The entries that follow must be given again exactly, with the pictures excluded.

DATA:
★ ★ ★

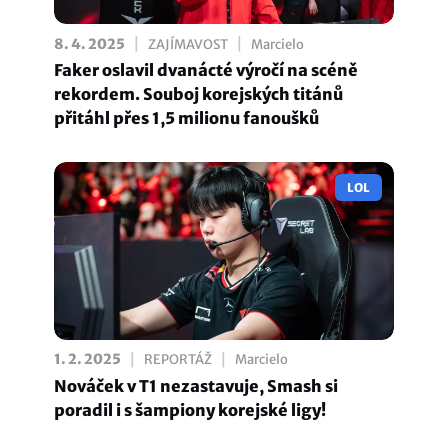
|
|
8. 4. 2025
ZAJÍMAVOST
Marcielo
Faker oslavil dvanácté výročí na scéně
rekordem. Souboj korejských titánů
přitáhl přes 1,5 milionu fanoušků
LOL
|
|
1. 2. 2025
REPORTÁŽ
Marcielo
Nováček v T1 nezastavuje, Smash si
poradil i s šampiony korejské ligy!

★ ★ ★

WORKED SOLUTION:
|
|
8. 4. 2025
ZAJÍMAVOST
Marcielo
Faker oslavil dvanácté výročí na scéně
rekordem. Souboj korejských titánů
přitáhl přes 1,5 milionu fanoušků
LOL
|
|
1. 2. 2025
REPORTÁŽ
Marcielo
Nováček v T1 nezastavuje, Smash si
poradil i s šampiony korejské ligy!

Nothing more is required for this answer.